Unless Todd Gurley reaches upwards of $11,000 and stops making sense from a PP$ perspective, I don't see why he would stop being the strongest cash game consideration at running back. The Rams have scored 30+ points in six of their seven games, and he is averaging 24 touches and two touchdowns per game. The Rams continue to feed him the ball and he continues to churn out elite production. That combination is the key to building strong cash game lineups.

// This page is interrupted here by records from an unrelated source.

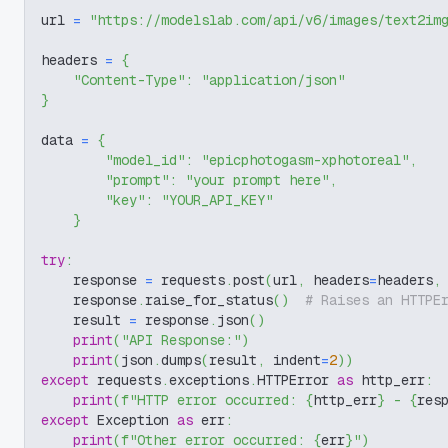
url 
=
"https://modelslab.com/api/v6/images/text2im
headers 
=
{
"Content-Type"
:
"application/json"
}
data 
=
{
"model_id"
:
"epicphotogasm-xphotoreal"
,
"prompt"
:
"your prompt here"
,
"key"
:
"YOUR_API_KEY"
}
try
:
    response 
=
 requests
.
post
(
url
,
 headers
=
headers
,
    response
.
raise_for_status
(
)
# Raises an HTTPE
    result 
=
 response
.
json
(
)
print
(
"API Response:"
)
print
(
json
.
dumps
(
result
,
 indent
=
2
)
)
except
 requests
.
exceptions
.
HTTPError 
as
 http_err
:
print
(
f"HTTP error occurred: 
{
http_err
}
 - 
{
res
except
 Exception 
as
 err
:
print
(
f"Other error occurred: 
{
err
}
"
)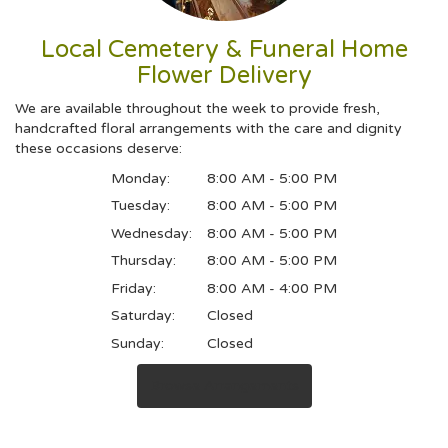
Local Cemetery & Funeral Home
Flower Delivery
We are available throughout the week to provide fresh,
handcrafted floral arrangements with the care and dignity
these occasions deserve:
Monday:
8:00 AM - 5:00 PM
Tuesday:
8:00 AM - 5:00 PM
Wednesday:
8:00 AM - 5:00 PM
Thursday:
8:00 AM - 5:00 PM
Friday:
8:00 AM - 4:00 PM
Saturday:
Closed
Sunday:
Closed
Browse Arrangements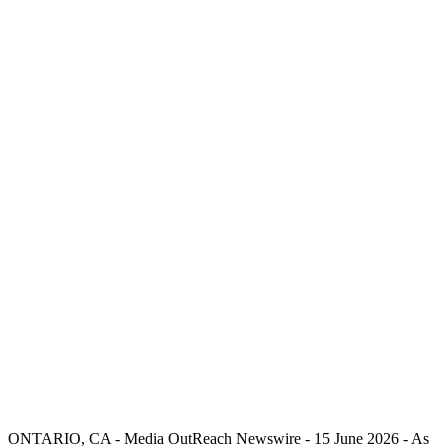
ONTARIO, CA -
Media OutReach Newswire
- 15 June 2026 - As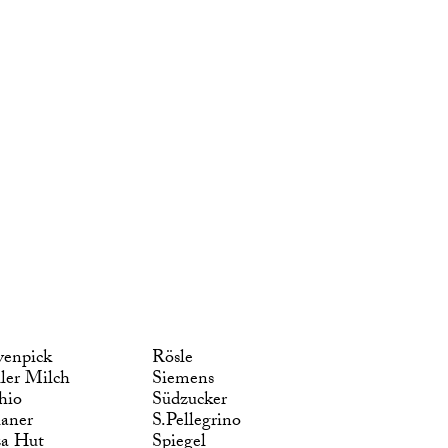
enpick
Rösle
ler Milch
Siemens
hio
Südzucker
laner
S.Pellegrino
za Hut
Spiegel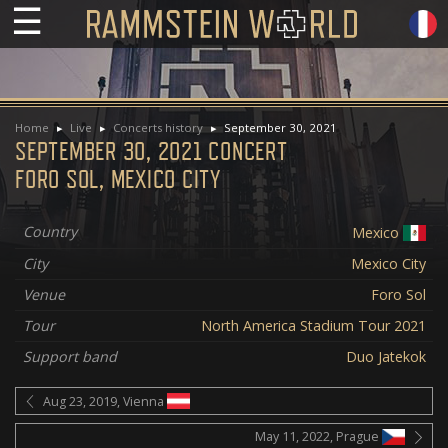
☰
Home
Live
Concerts history
September 30, 2021
SEPTEMBER 30, 2021 CONCERT
FORO SOL, MEXICO CITY
Country
Mexico
City
Mexico City
Venue
Foro Sol
Tour
North America Stadium Tour 2021
Support band
Duo Jatekok
Aug 23, 2019, Vienna
May 11, 2022, Prague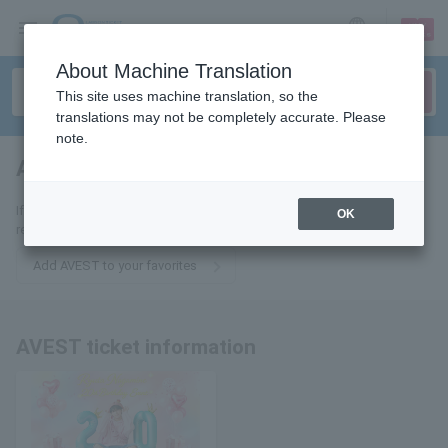
sign up
login
Language
About Machine Translation
This site uses machine translation, so the
translations may not be completely accurate. Please
note.
AVEST
tickets for
If you add it to your favorites, we will send you the latest information
OK
related to AVEST tickets by email.
Add AVEST to your favorites
AVEST ticket information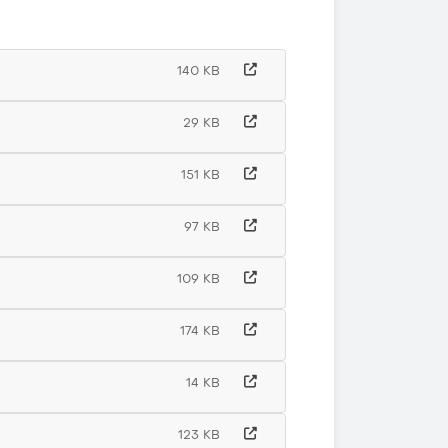
140 KB
29 KB
151 KB
97 KB
109 KB
174 KB
14 KB
123 KB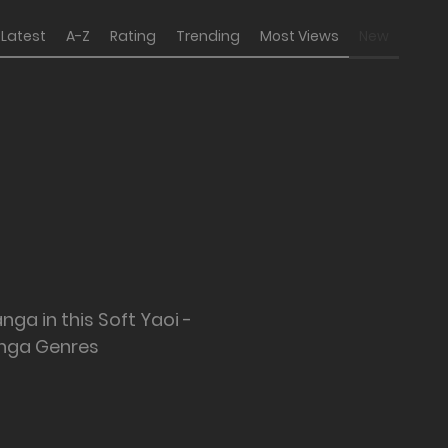
Latest
A-Z
Rating
Trending
Most Views
New
nga in this Soft Yaoi -
nga Genres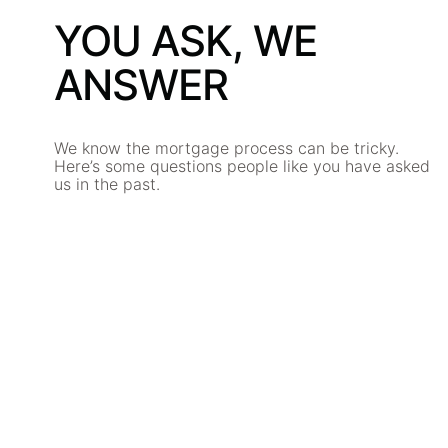
YOU ASK, WE
ANSWER
We know the mortgage process can be tricky.
Here’s some questions people like you have asked
us in the past.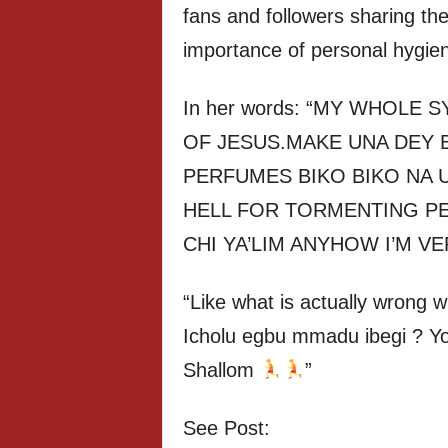
fans and followers sharing th
importance of personal hygie
In her words: “MY WHOL
OF JESUS.MAKE UNA DEY 
PERFUMES BIKO BIKO NA 
HELL FOR TORMENTING PEO
CHI YA’LIM ANYHOW I’M V
“Like what is actually wrong 
Icholu egbu mmadu ibegi ? Yo
Shallom
”
See Post: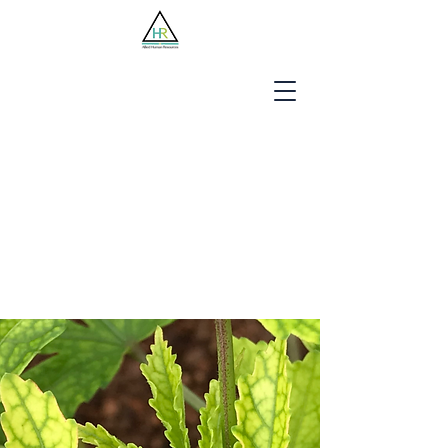
Jobseekers
Employers
About Us
Blog
Contact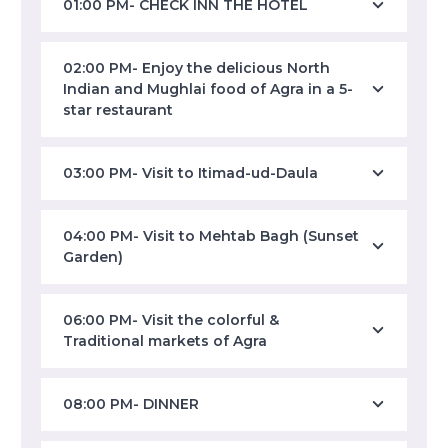
01:00 PM- CHECK INN THE HOTEL
02:00 PM- Enjoy the delicious North
Indian and Mughlai food of Agra in a 5-
star restaurant
03:00 PM- Visit to Itimad-ud-Daula
04:00 PM- Visit to Mehtab Bagh (Sunset
Garden)
06:00 PM- Visit the colorful &
Traditional markets of Agra
08:00 PM- DINNER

The argument for Gurley weakens a little in tournaments because you want to strive for a unique lineup, and his ownership continues to be very high week to week. With Melvin Gordon III, Saquon Barkley, Kareem Hunt--and to an extent James Connor--offering upside in Gurley's range at a cheaper price and lower ownership, you can make the case that they are superior tournament plays. The way the season is playing out, the optimal lineup construction points to rostering high end running backs, despite the fact that they are currently offering inflated salaries. Tournaments are all about a player's ceiling, and when you have three or more running backs putting up 30+ point weeks, it becomes nearly impossible to field winning lineups without having at least one and in most cases two of those players.

Will Grant:

Todd Gurley is reaching uncharted territory in salary across DFS sites. He is lapping the field in PPG on an elite offense. Add in being huge home favorites against the Packers in Week 8, is there a limit to seeing Gurley as a strong cash play in terms of salary? Discuss Gurley specifically, but also how likely you are to opt for top running backs in cash vs. tournaments, etc.

Gurley is doing so well for the Rams, he’s making the rest of the passing game something that you want to fade. The receiving corps is also banged up, feeding into Gurley’s continued dominance. In cash games, he’s a ‘fade at your own risk’ kind of play. Given how high his ownership is going to be, if he does well and you don’t have him, you’re going to need a near perfect lineup to hit the top 50%. In GPP, having him on your roster is a huge liability. His salary means you have to get super cheap at your other positions, and in a GPP, that’s going to limit the uniqueness of your lineup. The smarter GPP play is to fade Gurley and hope he has a bad game, taking down a chunk of the field and leaving you in the money.